It's been a long, cold, lonely winter…It seems like years since it's been clear.

Welcome, my friends, to week seven (it may well be more than that by the time you get to read this but I'm working in real time), to the CoVOID. I'm safe and well, thank you, and I most sincerely hope that you and yours are as well. For those who are not or know someone who is not, my most sincere, heartfelt wishes for recovery, and very sincere condolences if you have lost someone. It needs to be said and, I guess, I said it (but words on a page cannot convey what we are feeling). While we all hope that something good will come of all of this, it is the opposite of something good.
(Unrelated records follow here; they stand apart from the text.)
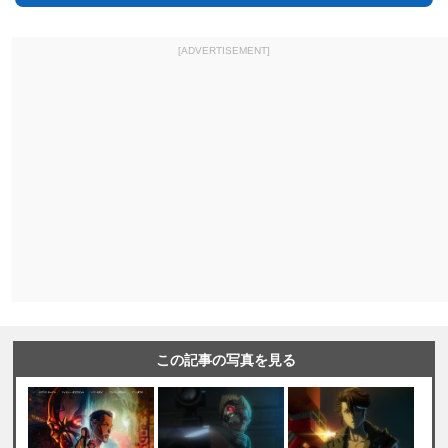
[ADVERTISEMENT]
この記事の写真を見る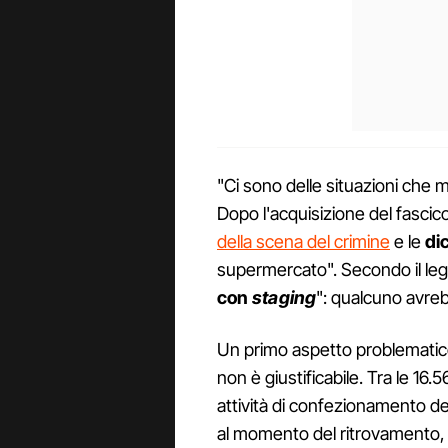
"Ci sono delle situazioni che
Dopo l'acquisizione del fasci
della scena del crimine
e le
di
supermercato". Secondo il leg
con
staging
": qualcuno avreb
Un primo aspetto problematic
non è giustificabile. Tra le 16.56
attività di confezionamento de
al momento del ritrovamento, 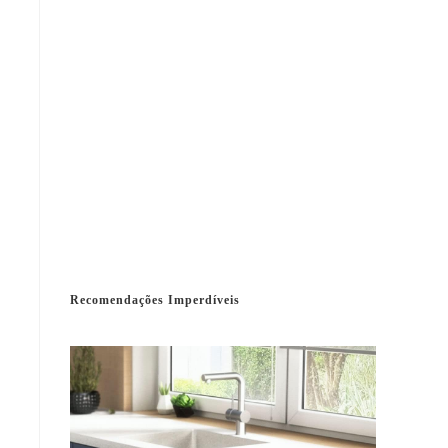
Recomendações Imperdíveis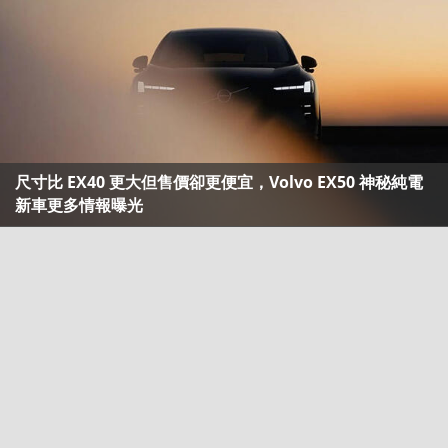
尺寸比 EX40 更大但售價卻更便宜，Volvo EX50 神秘純電
新車更多情報曝光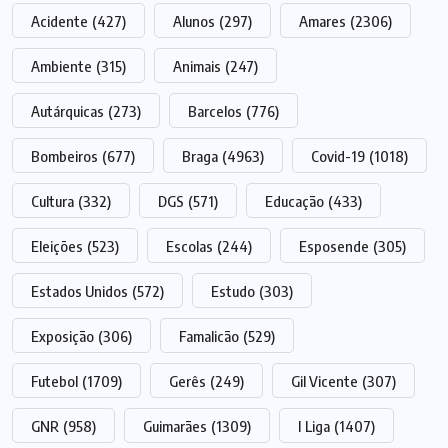
Acidente
(427)
Alunos
(297)
Amares
(2306)
Ambiente
(315)
Animais
(247)
Autárquicas
(273)
Barcelos
(776)
Bombeiros
(677)
Braga
(4963)
Covid-19
(1018)
Cultura
(332)
DGS
(571)
Educação
(433)
Eleições
(523)
Escolas
(244)
Esposende
(305)
Estados Unidos
(572)
Estudo
(303)
Exposição
(306)
Famalicão
(529)
Futebol
(1709)
Gerês
(249)
Gil Vicente
(307)
GNR
(958)
Guimarães
(1309)
I Liga
(1407)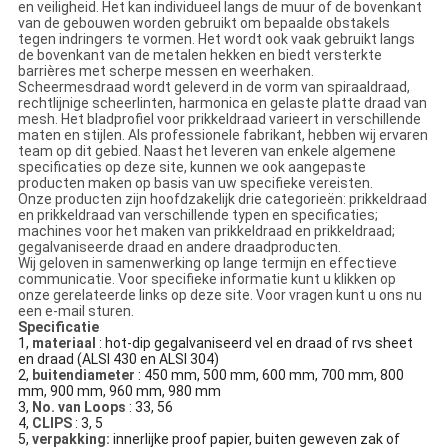
en veiligheid. Het kan individueel langs de muur of de bovenkant
van de gebouwen worden gebruikt om bepaalde obstakels
tegen indringers te vormen. Het wordt ook vaak gebruikt langs
de bovenkant van de metalen hekken en biedt versterkte
barrières met scherpe messen en weerhaken.
Scheermesdraad wordt geleverd in de vorm van spiraaldraad,
rechtlijnige scheerlinten, harmonica en gelaste platte draad van
mesh. Het bladprofiel voor prikkeldraad varieert in verschillende
maten en stijlen. Als professionele fabrikant, hebben wij ervaren
team op dit gebied. Naast het leveren van enkele algemene
specificaties op deze site, kunnen we ook aangepaste
producten maken op basis van uw specifieke vereisten.
Onze producten zijn hoofdzakelijk drie categorieën: prikkeldraad
en prikkeldraad van verschillende typen en specificaties;
machines voor het maken van prikkeldraad en prikkeldraad;
gegalvaniseerde draad en andere draadproducten.
Wij geloven in samenwerking op lange termijn en effectieve
communicatie. Voor specifieke informatie kunt u klikken op
onze gerelateerde links op deze site. Voor vragen kunt u ons nu
een e-mail sturen.
Specificatie
1,
materiaal
: hot-dip gegalvaniseerd vel en draad of rvs sheet
en draad (ALSI 430 en ALSI 304)
2,
buitendiameter
: 450 mm, 500 mm, 600 mm, 700 mm, 800
mm, 900 mm, 960 mm, 980 mm
3,
No. van Loops
: 33, 56
4,
CLIPS
: 3, 5
5,
verpakking:
innerlijke proof papier, buiten geweven zak of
On a completely different note, I need to clarify something, especially since my job, in part, is to lighten up. As you know, I am an insectivore but, when I say this, I am referring to Order Insectivora (Class Mammalia) and not that I exclusively eat insects. I don't have anything against insects, really (except that cricket legs get stuck in my teeth), but my neighbor, Vole, very kindly left me a big basket of insects on my front steps. For the record, I am very fond of cake, and 18-year-old, um, ‘tea.’ Just in case you were thinking of sending me something.

Oh, that sounded grumpy, didn't it? It was very kind of Vole, and it does seem that people are being rather nice these days. Most people, anyway. I see them when I go out, dutifully wearing masks in the supermarket (many of them), keeping social distance (many of them) and doing their best (most of them) to prevent the continuing spread of this Terrible Pandemic, the TP. (Okay, they are still clearing the shelves of any shred of the other TP, but I understand that this is a commodity that is prized above all others, for some reason.)

As I say, most of them. When I physically go into work, the few people who are around wear masks and respect the rules for social distancing, line up for screening and stay away when they don't feel well. We understand that this is necessary. I'm sure you do as well. But there are just too many people out there who just don't get it. Yesterday, I reiterated to a local business-person (by telephone; I don't have real reality meetings) that the death rate in our country (my country, the one run by people in clown suits) is currently six percent. Tossing safe practice aside is akin to choosing to drink one of seventeen shot glasses of ‘tea,’ knowing that one of them contains plutonium. Actually, since critical disease is well above ten percent, make that one in ten, knowing that one contains weed killer. And they take one of these chances, for themselves, and everyone in their families every time they go out. I'm furious. Breathe, Mole. For the record, the local business-person I was talking to is not one of those people. Actually, he is doing his best to try to do something to help. As are many others, and I thank them very much.

But now, frighteningly, it seems that we have declared that it's all over, despite there being 25,000 confirmed new cases per day in my country (it is likely to be much more, since we are still not testing at a reasonable level). We are ‘re-opening.’ Not just opening a few stores and restaurants, using extreme care to monitor and trace contacts, but throwing away our masks and gloves, and just wishing. Look, I get it: Far too many folks have lost jobs, lost friends and family, lost hope. We seem to have given up. Mission accomplished. Time to move on, even if we are not even remotely ready.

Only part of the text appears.